Es cierto que la vida no es ningún jardín puro lleno de rosas, claveles, hortensias de miles colores y demás belleza. En esta fase del tiempo universal también tenemos que toparnos con toda clase de inclemencias, camufladas en momentos tristes, penurias, personas que nos hieren hasta el alma, ese “no” que nos destroza el corazón, esos rechazos que nos quiebran las rodillas y muchos otros factores que nos intentan llevar a desfallecer de manera rotunda; tanto así que alguna vez en medio de la soledad podríamos llegar a pensar en la idea estúpida de dejar todo a una lado, de no continuar en pie y simple y llanamente llegar a decir: “ mi vida vale un carajo, no la quiero más” o cosas de esta índole.

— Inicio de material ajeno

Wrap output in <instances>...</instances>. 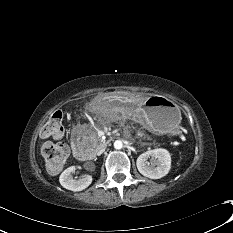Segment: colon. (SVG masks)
I'll return each instance as SVG.
<instances>
[{
    "mask_svg": "<svg viewBox=\"0 0 233 233\" xmlns=\"http://www.w3.org/2000/svg\"><path fill=\"white\" fill-rule=\"evenodd\" d=\"M63 117L62 111L53 112L43 126L42 134L46 137L60 134L63 130ZM41 152L47 168L53 172L61 170L68 157V147L63 142L45 141L42 143Z\"/></svg>",
    "mask_w": 233,
    "mask_h": 233,
    "instance_id": "obj_1",
    "label": "colon"
}]
</instances>
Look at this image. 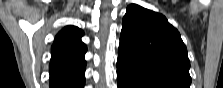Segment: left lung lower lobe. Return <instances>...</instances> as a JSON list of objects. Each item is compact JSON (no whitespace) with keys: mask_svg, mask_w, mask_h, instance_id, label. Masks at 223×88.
I'll use <instances>...</instances> for the list:
<instances>
[{"mask_svg":"<svg viewBox=\"0 0 223 88\" xmlns=\"http://www.w3.org/2000/svg\"><path fill=\"white\" fill-rule=\"evenodd\" d=\"M117 84L118 88H161L148 84L137 74L119 66L117 64Z\"/></svg>","mask_w":223,"mask_h":88,"instance_id":"1","label":"left lung lower lobe"}]
</instances>
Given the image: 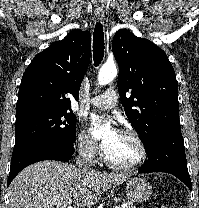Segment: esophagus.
I'll return each mask as SVG.
<instances>
[{
	"instance_id": "esophagus-1",
	"label": "esophagus",
	"mask_w": 199,
	"mask_h": 208,
	"mask_svg": "<svg viewBox=\"0 0 199 208\" xmlns=\"http://www.w3.org/2000/svg\"><path fill=\"white\" fill-rule=\"evenodd\" d=\"M94 13H95V15H96V17H97L98 19H100V20L103 19V17H104V11H103L102 8L97 7V8L94 10Z\"/></svg>"
}]
</instances>
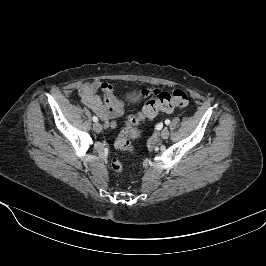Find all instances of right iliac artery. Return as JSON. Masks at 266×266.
I'll use <instances>...</instances> for the list:
<instances>
[{
	"label": "right iliac artery",
	"instance_id": "obj_1",
	"mask_svg": "<svg viewBox=\"0 0 266 266\" xmlns=\"http://www.w3.org/2000/svg\"><path fill=\"white\" fill-rule=\"evenodd\" d=\"M92 119H93L94 122H97L98 121V118L96 116H93Z\"/></svg>",
	"mask_w": 266,
	"mask_h": 266
}]
</instances>
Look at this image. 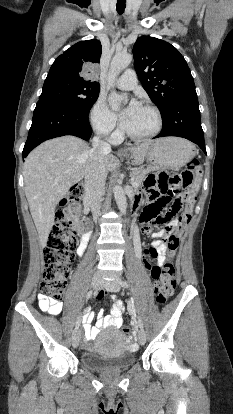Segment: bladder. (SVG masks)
<instances>
[{"label":"bladder","instance_id":"31cf9c89","mask_svg":"<svg viewBox=\"0 0 233 414\" xmlns=\"http://www.w3.org/2000/svg\"><path fill=\"white\" fill-rule=\"evenodd\" d=\"M81 363L92 370L112 371L130 367L135 356L129 351L127 338L118 329L99 334L93 348L81 354Z\"/></svg>","mask_w":233,"mask_h":414}]
</instances>
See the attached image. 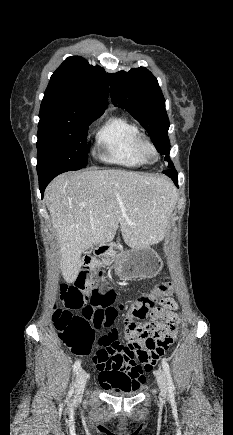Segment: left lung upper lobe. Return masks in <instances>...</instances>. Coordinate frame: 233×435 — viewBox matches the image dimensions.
<instances>
[{"mask_svg":"<svg viewBox=\"0 0 233 435\" xmlns=\"http://www.w3.org/2000/svg\"><path fill=\"white\" fill-rule=\"evenodd\" d=\"M110 94L114 105L126 109L149 133L154 146L169 158V119L165 110V99L155 76L145 67L133 68L128 72L107 74Z\"/></svg>","mask_w":233,"mask_h":435,"instance_id":"obj_1","label":"left lung upper lobe"}]
</instances>
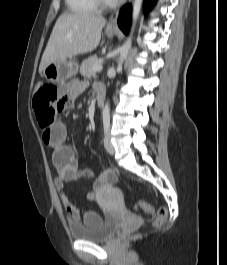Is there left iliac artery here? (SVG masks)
<instances>
[{
  "mask_svg": "<svg viewBox=\"0 0 227 265\" xmlns=\"http://www.w3.org/2000/svg\"><path fill=\"white\" fill-rule=\"evenodd\" d=\"M109 126H110L109 121H105V122H104V132H105V134L108 133V131H109Z\"/></svg>",
  "mask_w": 227,
  "mask_h": 265,
  "instance_id": "44dca946",
  "label": "left iliac artery"
}]
</instances>
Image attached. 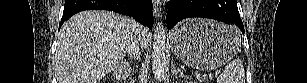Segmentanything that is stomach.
<instances>
[{
    "label": "stomach",
    "instance_id": "1",
    "mask_svg": "<svg viewBox=\"0 0 307 83\" xmlns=\"http://www.w3.org/2000/svg\"><path fill=\"white\" fill-rule=\"evenodd\" d=\"M173 54L188 66L209 70L236 55L241 34L234 26L208 19H191L171 32Z\"/></svg>",
    "mask_w": 307,
    "mask_h": 83
}]
</instances>
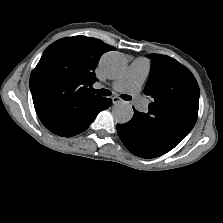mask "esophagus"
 <instances>
[{"instance_id": "34e87169", "label": "esophagus", "mask_w": 223, "mask_h": 223, "mask_svg": "<svg viewBox=\"0 0 223 223\" xmlns=\"http://www.w3.org/2000/svg\"><path fill=\"white\" fill-rule=\"evenodd\" d=\"M121 101H122V99L119 98V97H117V96H115V97L112 98V103H113V104H117V103H119V102H121Z\"/></svg>"}]
</instances>
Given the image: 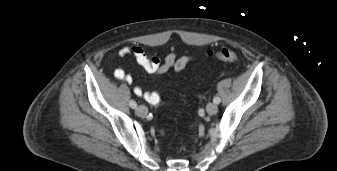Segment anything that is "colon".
Returning <instances> with one entry per match:
<instances>
[{
    "mask_svg": "<svg viewBox=\"0 0 337 171\" xmlns=\"http://www.w3.org/2000/svg\"><path fill=\"white\" fill-rule=\"evenodd\" d=\"M207 55L224 62H235L238 59L237 53L228 48H222L217 51L210 50Z\"/></svg>",
    "mask_w": 337,
    "mask_h": 171,
    "instance_id": "obj_1",
    "label": "colon"
}]
</instances>
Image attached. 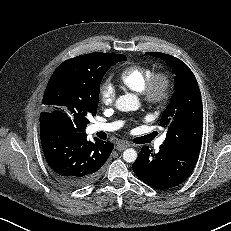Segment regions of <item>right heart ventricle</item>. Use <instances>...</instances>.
Returning a JSON list of instances; mask_svg holds the SVG:
<instances>
[{"instance_id": "right-heart-ventricle-1", "label": "right heart ventricle", "mask_w": 231, "mask_h": 231, "mask_svg": "<svg viewBox=\"0 0 231 231\" xmlns=\"http://www.w3.org/2000/svg\"><path fill=\"white\" fill-rule=\"evenodd\" d=\"M153 70L151 67L141 64H132L125 67L118 75L121 86L141 94L148 83Z\"/></svg>"}]
</instances>
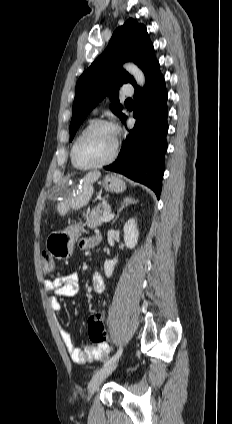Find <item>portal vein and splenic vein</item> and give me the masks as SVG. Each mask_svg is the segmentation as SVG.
Returning a JSON list of instances; mask_svg holds the SVG:
<instances>
[{
    "instance_id": "obj_1",
    "label": "portal vein and splenic vein",
    "mask_w": 232,
    "mask_h": 424,
    "mask_svg": "<svg viewBox=\"0 0 232 424\" xmlns=\"http://www.w3.org/2000/svg\"><path fill=\"white\" fill-rule=\"evenodd\" d=\"M114 215H115L114 213H108L102 218V220L105 221V222H108L111 219H113Z\"/></svg>"
}]
</instances>
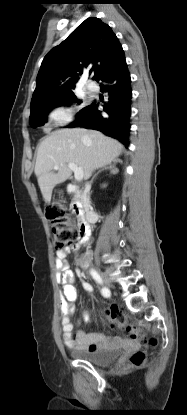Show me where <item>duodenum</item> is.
Here are the masks:
<instances>
[{"label":"duodenum","instance_id":"410a0bca","mask_svg":"<svg viewBox=\"0 0 187 415\" xmlns=\"http://www.w3.org/2000/svg\"><path fill=\"white\" fill-rule=\"evenodd\" d=\"M69 192L72 195L71 209L80 218L79 228L81 239L87 240L91 232V223L95 220V212L89 210L84 204L85 191L76 186H71Z\"/></svg>","mask_w":187,"mask_h":415}]
</instances>
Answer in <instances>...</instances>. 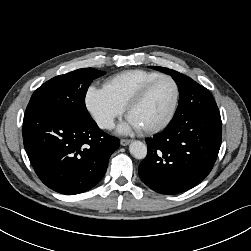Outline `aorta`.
<instances>
[{
    "instance_id": "1",
    "label": "aorta",
    "mask_w": 251,
    "mask_h": 251,
    "mask_svg": "<svg viewBox=\"0 0 251 251\" xmlns=\"http://www.w3.org/2000/svg\"><path fill=\"white\" fill-rule=\"evenodd\" d=\"M129 151L136 159H144L147 155V146L141 141H133L129 145Z\"/></svg>"
}]
</instances>
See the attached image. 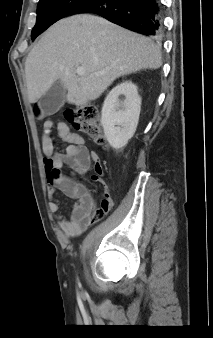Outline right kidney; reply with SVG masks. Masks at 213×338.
I'll use <instances>...</instances> for the list:
<instances>
[{
    "label": "right kidney",
    "instance_id": "1",
    "mask_svg": "<svg viewBox=\"0 0 213 338\" xmlns=\"http://www.w3.org/2000/svg\"><path fill=\"white\" fill-rule=\"evenodd\" d=\"M123 95L124 100L119 97ZM141 110L137 86L131 81L113 88L105 98L101 124L108 143L115 149L124 147L136 131Z\"/></svg>",
    "mask_w": 213,
    "mask_h": 338
}]
</instances>
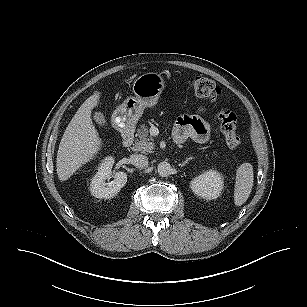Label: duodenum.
<instances>
[{
	"label": "duodenum",
	"instance_id": "duodenum-1",
	"mask_svg": "<svg viewBox=\"0 0 307 307\" xmlns=\"http://www.w3.org/2000/svg\"><path fill=\"white\" fill-rule=\"evenodd\" d=\"M134 142V131L127 129L122 135V144L124 147H130Z\"/></svg>",
	"mask_w": 307,
	"mask_h": 307
}]
</instances>
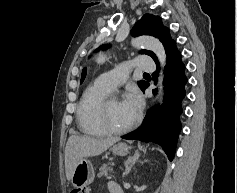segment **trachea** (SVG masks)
<instances>
[{
	"label": "trachea",
	"instance_id": "1",
	"mask_svg": "<svg viewBox=\"0 0 237 193\" xmlns=\"http://www.w3.org/2000/svg\"><path fill=\"white\" fill-rule=\"evenodd\" d=\"M143 75H149L148 73H144Z\"/></svg>",
	"mask_w": 237,
	"mask_h": 193
}]
</instances>
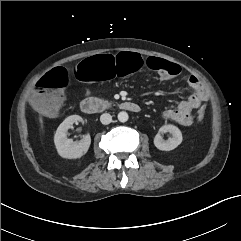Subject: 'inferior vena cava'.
Wrapping results in <instances>:
<instances>
[{
	"mask_svg": "<svg viewBox=\"0 0 241 241\" xmlns=\"http://www.w3.org/2000/svg\"><path fill=\"white\" fill-rule=\"evenodd\" d=\"M100 121L104 125H108L112 122V116L109 113H104L100 116Z\"/></svg>",
	"mask_w": 241,
	"mask_h": 241,
	"instance_id": "inferior-vena-cava-1",
	"label": "inferior vena cava"
}]
</instances>
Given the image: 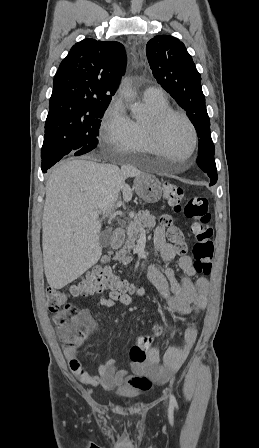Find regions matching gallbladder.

Pues ahora bien, la cuestión es saber si en verdad vale la pena rendirse o si vale la pena cosechar odio o rencor hacia alguien o algo. Si vale la pena renunciar a nuestros sueños porque algo nos salió mal una o mil veces, o si es una buena decisión dejar de amar porque las cosas en el amor han sido en su mayoría sinónimo de ingratitud o catástrofe. Para esto sería bueno reflexionar tras cada paso que se da, hacer trazabilidad y ver si fue bueno o malo, y en cualquiera de los dos casos ser agradecido con aquello y aquellos que nos rodean porque ellos están ahí por conspiración universal, ellos tienen una razón de ser, ellos al igual que nosotros somos seres perfectos capaces de cualquier cosa, solo basta con creernos la idea y ponerla en marcha hasta que pase de ser un sueño loco o tonto a una realidad palpable, tangible e inolvidable. Porque dos cosas son inamovibles; la vida es solo una y de un presente optimo depende el nirvana de un futuro grato e inolvidable.

Leo RG


viernes, 9 de noviembre de 2018

UN RESPIRO MÁS PARA EL ALMA


Y un día estás ahí, tirado en la cama y como de costumbre viendo al techo; solo, meditabundo, pensando en lo que pudo pero que no fue, en lo que fue pero que salió mal, en las metidas de pata que algún día cometiste, en los momentos de alegría infinita que algún día experimentaste. Y así cada segundo se va volando.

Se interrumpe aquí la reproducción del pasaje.